Ten years after two high school students killed thirteen and critically injured 27 others, journalist Cullen creates a comprehensive look at the tragedy in Columbine. Cullen draws on hundreds of interviews, police reports and the killer’s journals and video tapes to piece together what occurred before, during and after the attack on April 20, 1999.
Right after the attack, and for years afterwards, many rumors and misinformation have been widely reported as fact. In an attempt to correct these, Cullen details the lives of Dylan Klebold and Eric Harris — they are not loners, not a part of the Trench Coat Mafia, not targeting jocks or Christians.
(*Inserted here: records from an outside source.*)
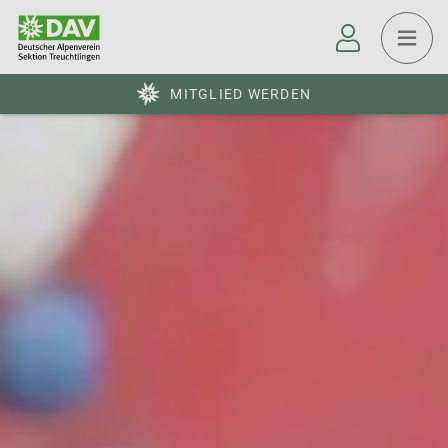
MITGLIED WERDEN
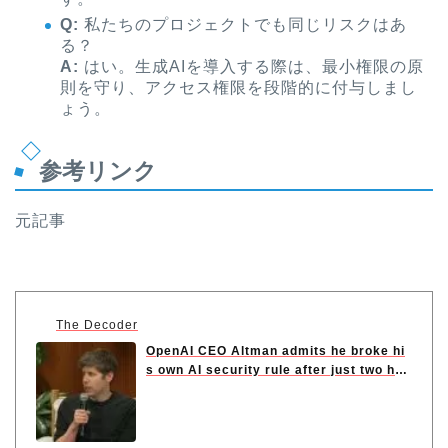
Q:
私たちのプロジェクトでも同じリスクはあ
る？
A:
はい。生成AIを導入する際は、最小権限の原
則を守り、アクセス権限を段階的に付与しまし
ょう。
参考リンク
元記事
The Decoder
OpenAI CEO Altman admits he broke hi
s own AI security rule after just two ho
u...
Cullen purports that Klebold and Harris were on the surface pretty normal high school kids. They had a group of friends, went to prom, held part-time jobs, played sports, applied to college. But underneath the surface, Harris was a
psychopath, demonstrating nine of the ten trademarks of one. Klebold was depressive and suicidal. Over the two years that they planned and practiced for the attack, their goal was to be bigger than Oklahoma City. And if they had been better bomb makers, they might have succeeded.
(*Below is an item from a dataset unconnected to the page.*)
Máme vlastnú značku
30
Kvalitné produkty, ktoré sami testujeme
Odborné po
Cullen looks at errors made by law enforcement, public reaction, and the healing that took place for the survivors, the injured, the community and the world. He examines Harris’ and Klebold’s parents, who have never spoken publicly about the attack before this book was released, but who are largely blamed for what their children did.
In the vein of Capote’s “In Cold Blood,” “Columbine” is a chilling look inside the minds of those who kill, a reminder to be watchful of those around us in a world that is often not what it seems.